Judge of the New South Wales Court of Appeal
- Incumbent
- Assumed office 28 March 2022
- Nominated by: Mark Speakman
- Appointed by: Margaret Beazley

Personal details
- Spouse: Dr Tung Vu
- Education: Loreto Kirribilli
- Alma mater: University of Sydney (BA, LLB)
- Occupation: Judge, barrister

= Anna Mitchelmore =

Australian judge

Anna Mitchelmore is a judge of the New South Wales Court of Appeal, the highest court in the State of New South Wales, Australia, which forms part of the Australian court hierarchy.

== Early life and education ==
Mitchelmore grew up in Huntleys Point. She attended Santa Maria Del Monte Primary School before enrolling at Loreto Kirribilli. She later graduated with degrees in arts and law from the University of Sydney.

== Career ==
Mitchelmore commenced her legal career as a summer clerk at Mallesons Stephen Jaques (now Mallesons). In 2001, she served as a judicial associate to the Honourable Justice Michael McHugh of the High Court of Australia. She subsequently worked as an assistant adviser to the then-Attorney-General of Australia, Daryl Williams, before practising at Gilbert + Tobin in dispute resolution. In 2004, she took up the position of Counsel Assisting the Solicitor-General and Crown Advocate of New South Wales

She was called to the bar in 2004. In 2006, she joined the Sixth Floor of Wentworth and Selborne Chambers, where she developed a practice in administrative, constitutional, criminal law, local government and environmental law. She took silk in 2018.

In September 2021, Mitchelmore was appointed a commissioner of the Law Reform Commission of New South Wales.
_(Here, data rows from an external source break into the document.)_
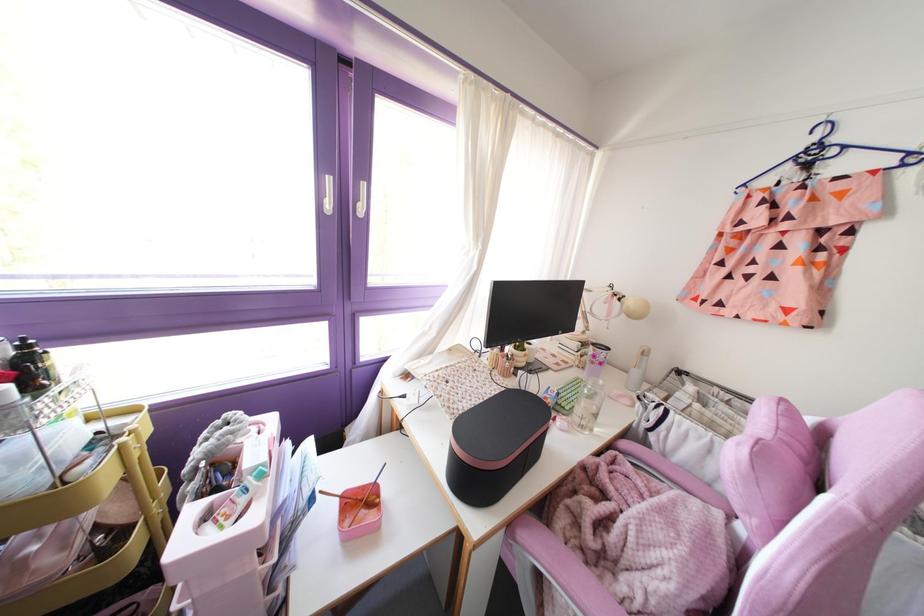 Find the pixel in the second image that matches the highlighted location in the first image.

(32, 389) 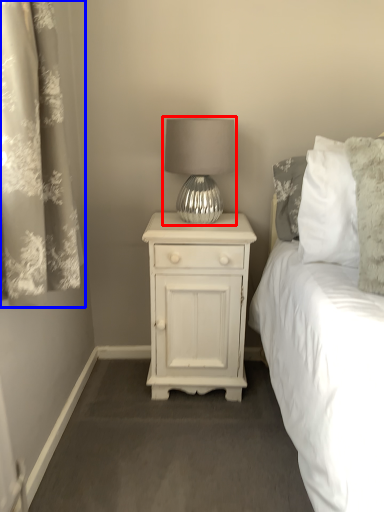 Question: Which point is closer to the camera, lamp (highlighted by a red box) or curtain (highlighted by a blue box)?

Choices:
 (A) lamp
 (B) curtain

Answer: (B) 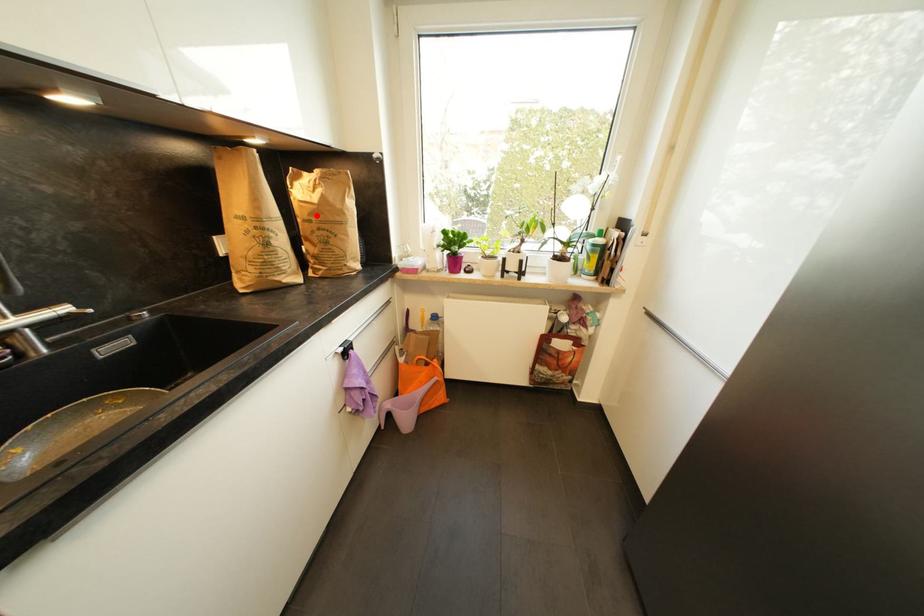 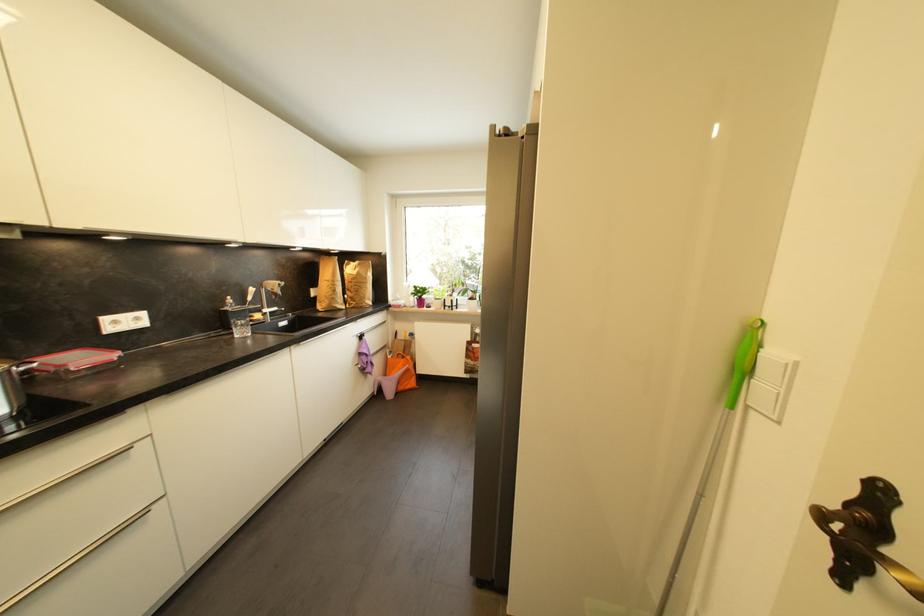 Where in the second image is the point corresponding to the highlighted location from the first image?

(358, 281) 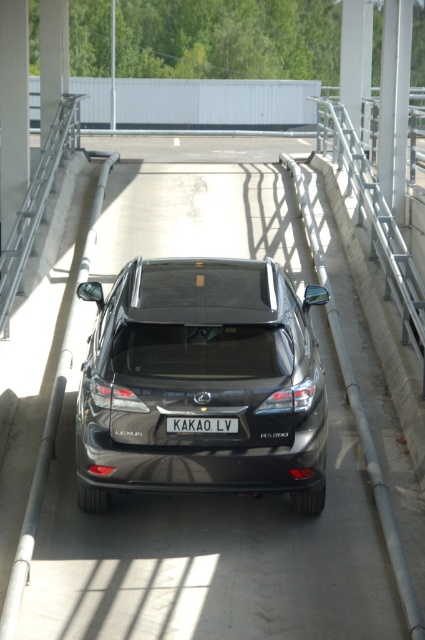 Question: Can you confirm if satin black suv at center is thinner than white plastic license plate at center?

Choices:
 (A) yes
 (B) no

Answer: (B)

Question: Is satin black suv at center bigger than white plastic license plate at center?

Choices:
 (A) yes
 (B) no

Answer: (A)

Question: Which object appears farthest from the camera in this image?

Choices:
 (A) satin black suv at center
 (B) white plastic license plate at center

Answer: (B)

Question: Considering the relative positions of satin black suv at center and white plastic license plate at center in the image provided, where is satin black suv at center located with respect to white plastic license plate at center?

Choices:
 (A) right
 (B) left

Answer: (A) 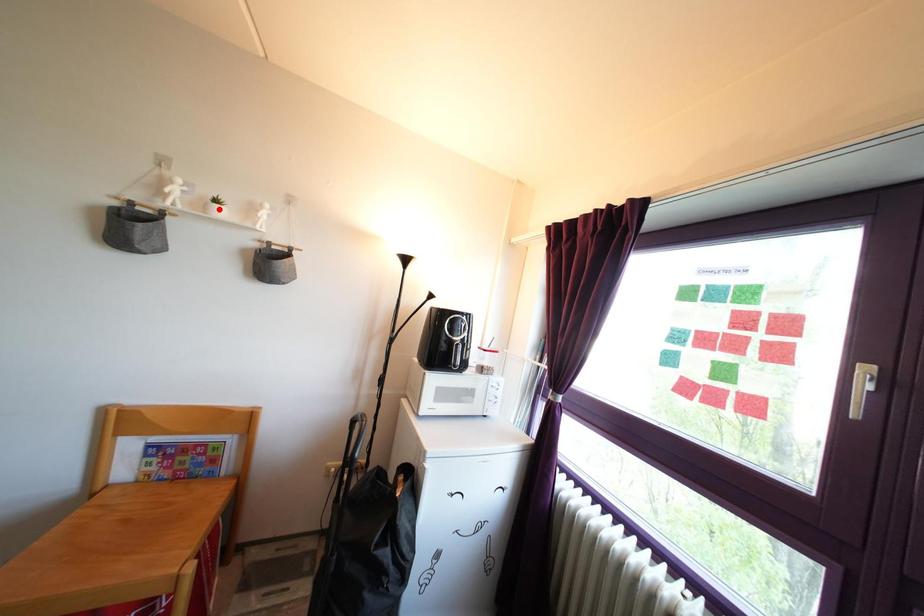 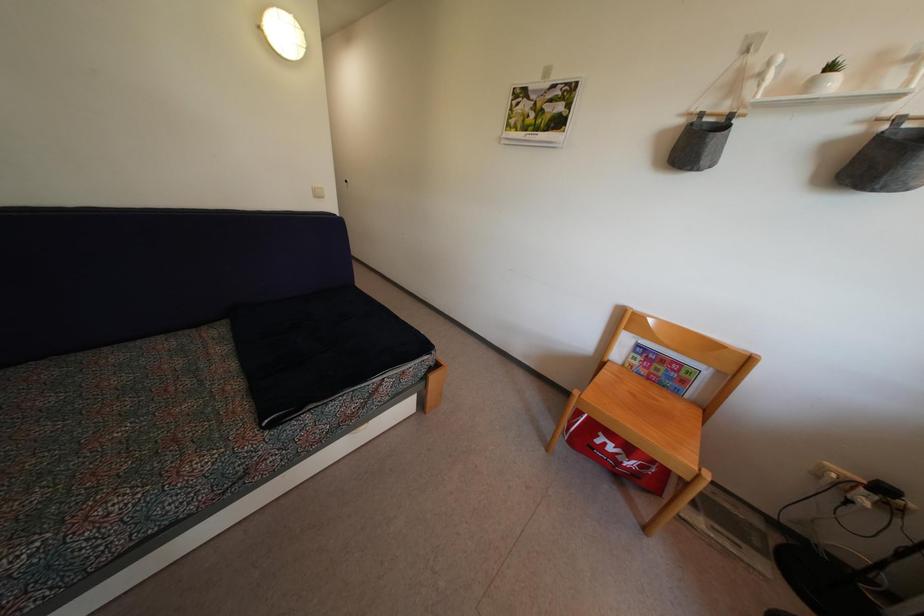 Question: I am providing you with two images of the same scene from different viewpoints. Image1 has a red point marked. In image2, the corresponding 3D location appears at what relative position? Reply with the corresponding letter.

Choices:
 (A) Closer
 (B) Farther

Answer: (B) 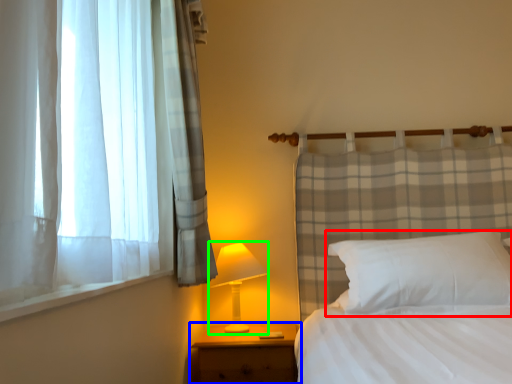 Question: Which object is positioned closest to pillow (highlighted by a red box)? Select from nightstand (highlighted by a blue box) and table lamp (highlighted by a green box).

Choices:
 (A) nightstand
 (B) table lamp

Answer: (A) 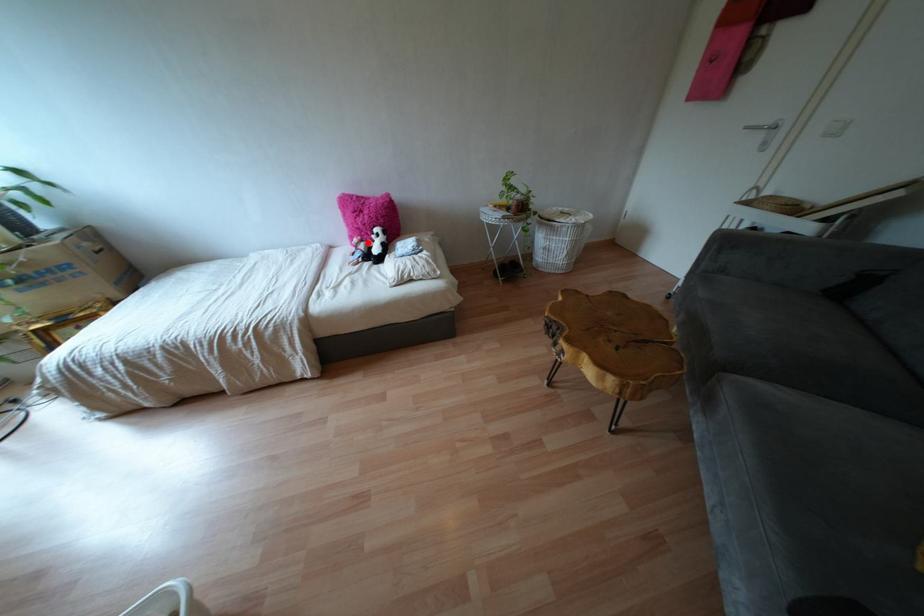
She is also an Advisory Committee Member of the Gilbert + Tobin Centre of Public Law at the Faculty of Law and Justice at the University of New South Wales.

== Judicial career ==
On 28 March 2022, Mitchelmore was sworn in as a judge of the Supreme Court of New South Wales and as a judge of the New South Wales Court of Appeal.

In April 2023, Mitchelmore dismissed challenges brought by two protesters who had been issued penalty notices for breaching public health orders during the COVID-19 pandemic. The plaintiffs, who had attended a Black Lives Matter rally and a transgender rights rally in Sydney in 2020, argued that the restrictions imposed an unjustified burden on the implied freedom of political communication under the Australian Constitution. Mitchelmore rejected their arguments and dismissed the cases.

In October 2025, Mitchelmore held that legislation introduced by the Minns government that empowered police to direct protesters to move away from places of worship was constitutionally invalid for breaching the implied freedom of political communication.

== Personal life ==
Mitchelmore is married to Dr Tung Vu. Her grandfather and father were both solicitors.